Seppo Evwaraye

No. 66, 68, 73
- Position: Offensive guard

Personal information
- Born: June 1, 1982 (age 44) Vaasa, Finland
- Listed height: 6 ft 5 in (1.96 m)
- Listed weight: 320 lb (145 kg)

Career information
- College: Nebraska
- NFL draft: 2006 (undrafted)

Career history

Playing
- Carolina Panthers (2006)*; Cologne Centurions (2007); Minnesota Vikings (2007)*; Porvoo Butchers (2008–2010); Wasa Royals (2019–2020);
- * Offseason or practice squad member only

Coaching
- Wasa Royals (2013–2016) Head coach; Finland U-15 (2017–present) Head coach/OL coach; Wasa Royals (2018) Interim head coach;

Operations
- Wasa Royals (2013–present) General Manager;

Awards and highlights
- As a player 2× Maple Bowl champion (2009, 2010); As a head coach: Iron Bowl (Finland) champion (2013); 2× Spaghetti Bowl champion (2014, 2015);

Head coaching record
- Regular season: 31–14 (.689)
- Postseason: 4–3 (.571)
- Career: 35–17 (.673)

= Seppo Evwaraye =

Finnish gridiron football player and coach (born 1982)

Seppo Evwaraye (born June 1, 1982) is a Finnish former offensive guard in American football and former general manager and interim head coach of Finnish team Wasa Royals of Maple league. Evwaraye was first signed by Carolina Panthers as a free agent in 2006, and also played for Minnesota Vikings as an international practice squad member.

==Career==

===Playing career===
Evwaraye started playing football in his home city of Vaasa, Finland. During his year as an exchange student in Nebraska, Evwaraye received an offer to play for University of Nebraska. He redshirted as a freshman. Evwaraye played as a defensive tackle during his freshman and sophomore year, but turned to right tackle as a junior.
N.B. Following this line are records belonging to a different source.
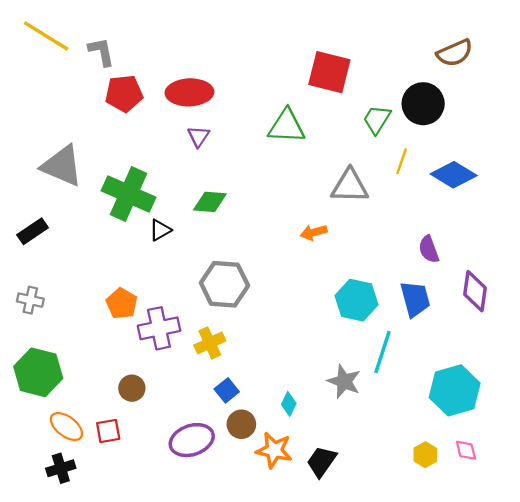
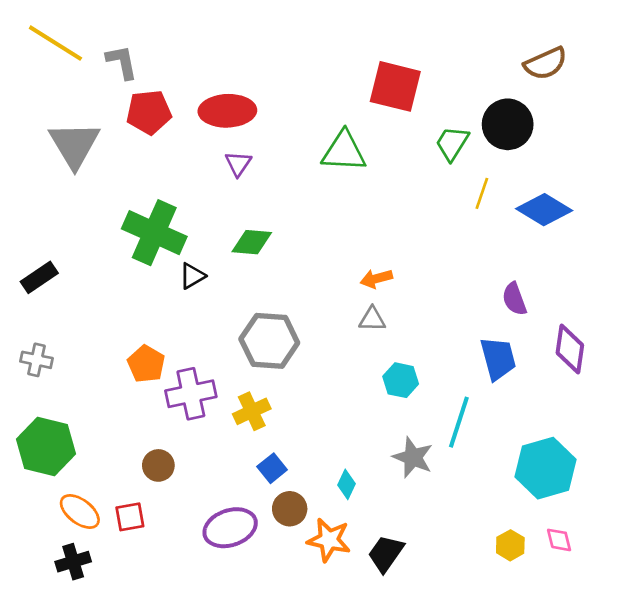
gray triangle: (62, 166) -> (74, 145), moved, turned 36
gray triangle: (350, 186) -> (372, 319), moved, size x0.6
cyan hexagon: (357, 300) -> (401, 380), moved, size x0.7

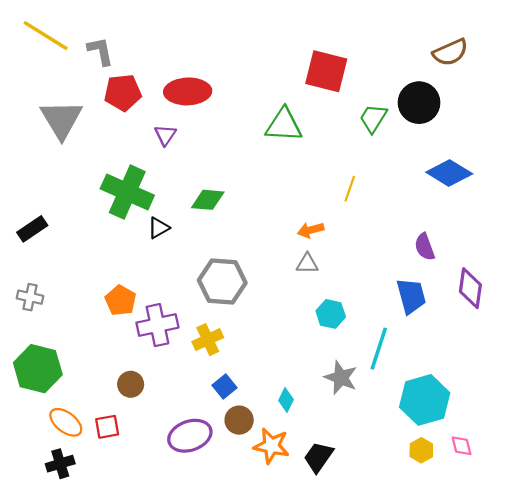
purple triangle: (238, 164) -> (165, 135), moved
yellow line: (482, 193) -> (350, 189), moved
cyan hexagon: (546, 468) -> (425, 400), moved

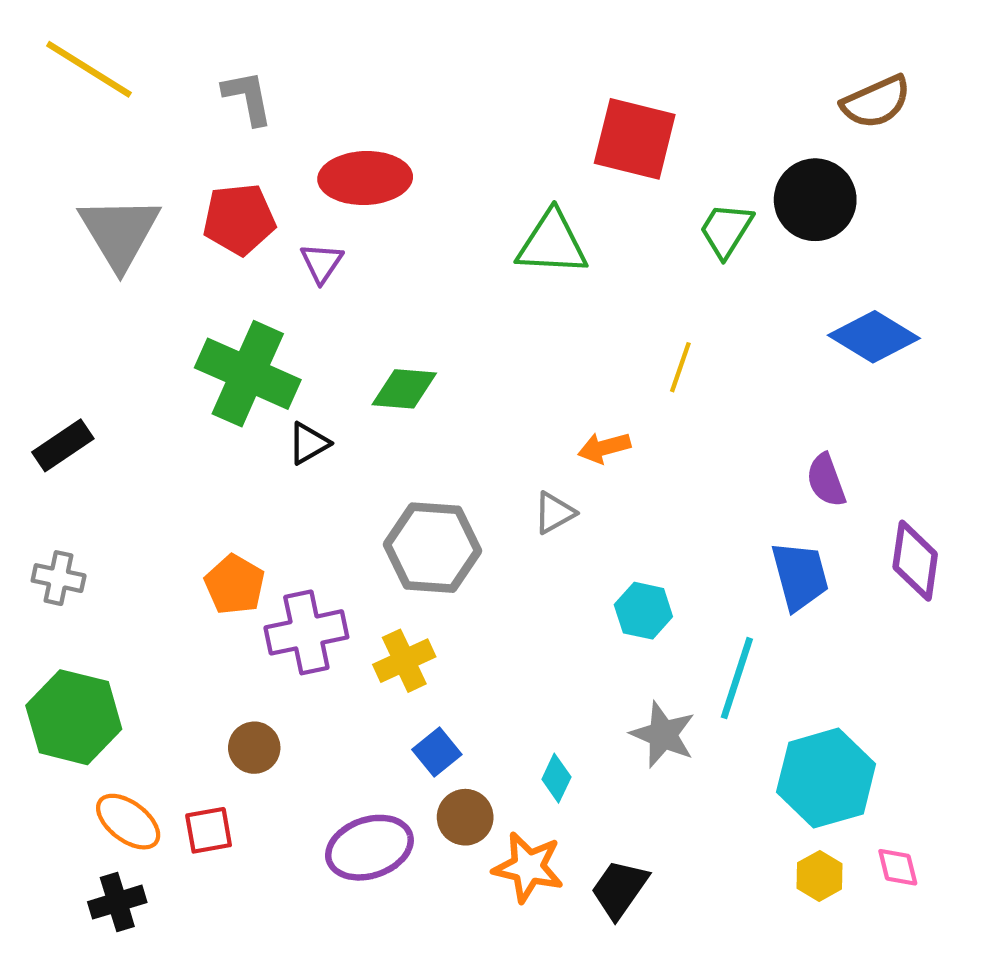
gray L-shape: (100, 51) -> (248, 98), moved
red pentagon: (123, 93) -> (239, 219), moved
gray triangle: (307, 264) -> (554, 513), moved, turned -30

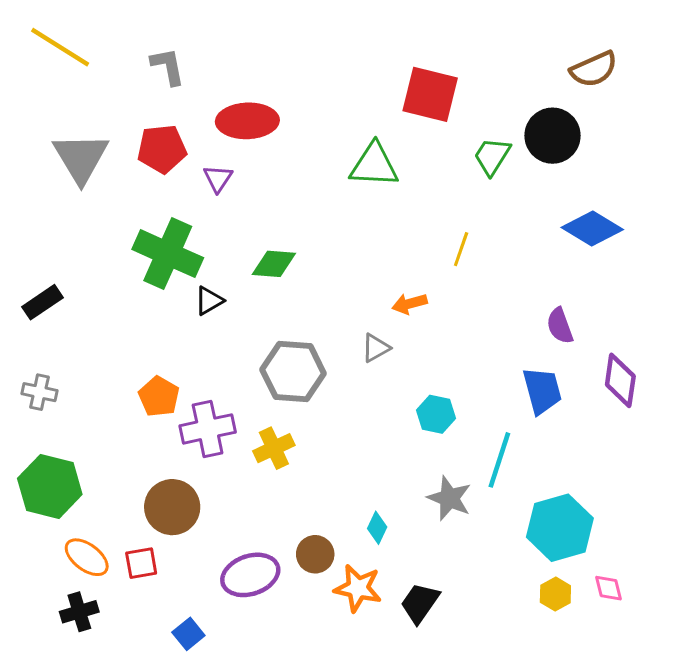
brown circle: (254, 748) -> (172, 507), size x1.6
blue square: (437, 752) -> (188, 634), moved

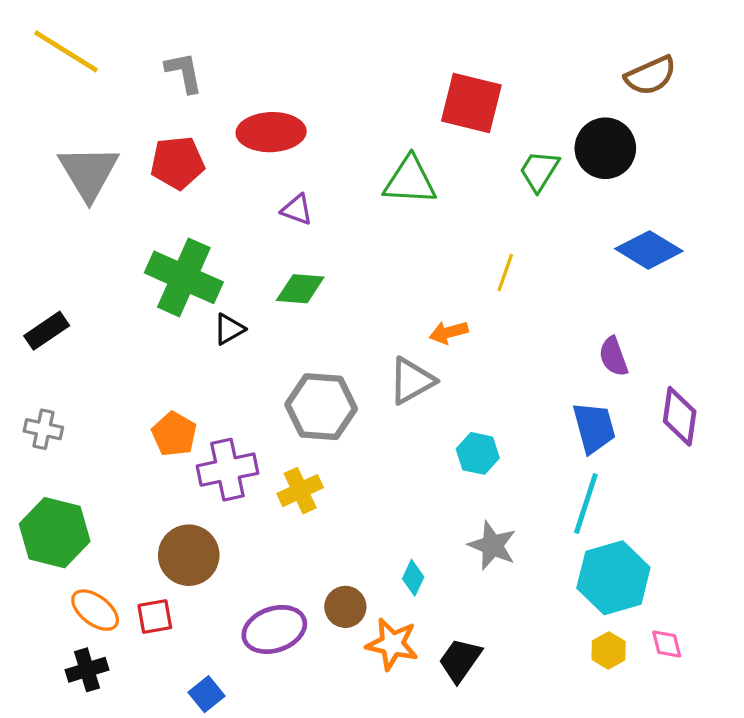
purple triangle: (218, 178) -> (297, 210), moved, turned -44
gray triangle: (376, 348) -> (412, 381), size x1.5
cyan line: (499, 460) -> (586, 504), moved

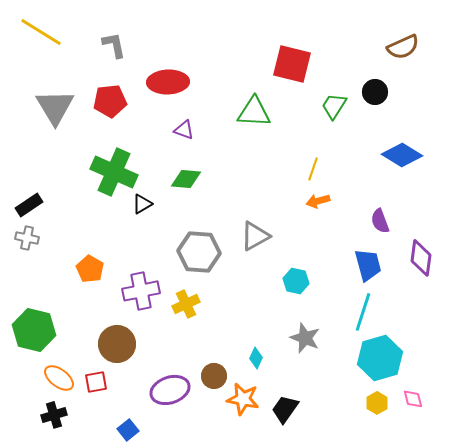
black circle: (605, 148) -> (375, 92), size x0.7
orange arrow: (449, 332) -> (318, 201), moved
gray cross: (43, 429) -> (27, 238), moved
orange pentagon: (174, 434) -> (90, 269), moved

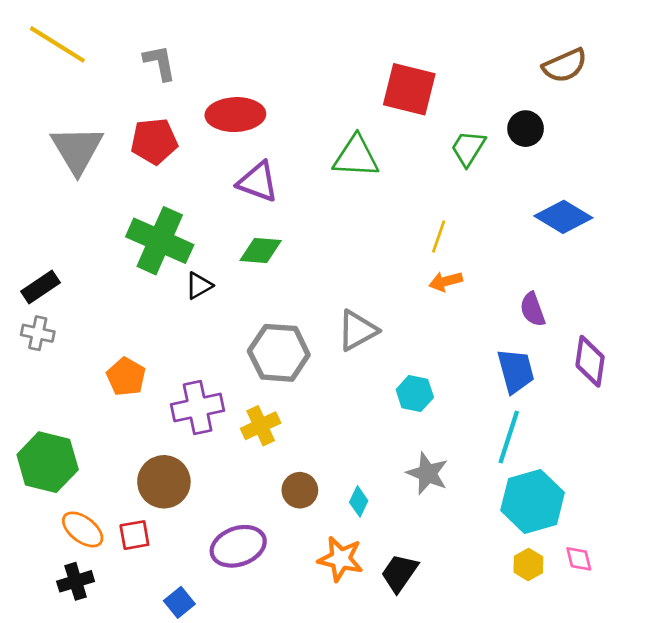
purple triangle: (184, 130) -> (258, 182), size x1.5
brown circle: (214, 376) -> (300, 490), moved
Evwaraye had been signed by the Carolina Panthers as a free agent in 2006, however he was unable to make the team due to problems with his work permit. Evwaraye played during the 2007 spring in NFL Europa for Cologne Centurions as a guard. After the season, he joined the Vikings as an International Practice Squad Program member.

Evwaraye retired in September 2010 after winning his second consecutive Finnish Championship with the Porvoo Butchers.

Evwaraye came back from retirement in 2019 and played two seasons for the Wasa Royals. He retired again after the 2020 season.

===Coaching career===
Evwaraye has been the head coach and general manager of Finnish team Wasa Royals since 2013 season. In his first season as head coach Royals achieved promotion to Finnish first division. In his second season, Royals won the Finnish first division championship, Spaghetti Bowl. In 2015 Royals again won the Spaghetti Bowl and achieved promotion to Finland's top tier, Vaahteraliiga. Royals finished fourth in the regular season with a record of 6–6 and were defeated by Seinäjoki Crocodiles in the semi-finals.

At the end of 2016 season Evwaraye left his position as head coach and became a full-time general manager of the team.

Evwaraye is currently the head coach and offensive line coach of Finland's under-15's national team.

Evwaraye took over as interim head coach of Royals when the team fired Dan Grass after week one of 2018 Maple league.

==Personal life==

Evwaraye's mother is Finnish and father Nigerian. He has two football playing brothers, Ari and Efe, who both are Finnish champions and Finnish National Team players. All three brothers joined forces for the 2009 season and played for Porvoo Butchers championship winning team.

Seppo was inducted to the Finnish American Football Hall of Fame in 2016.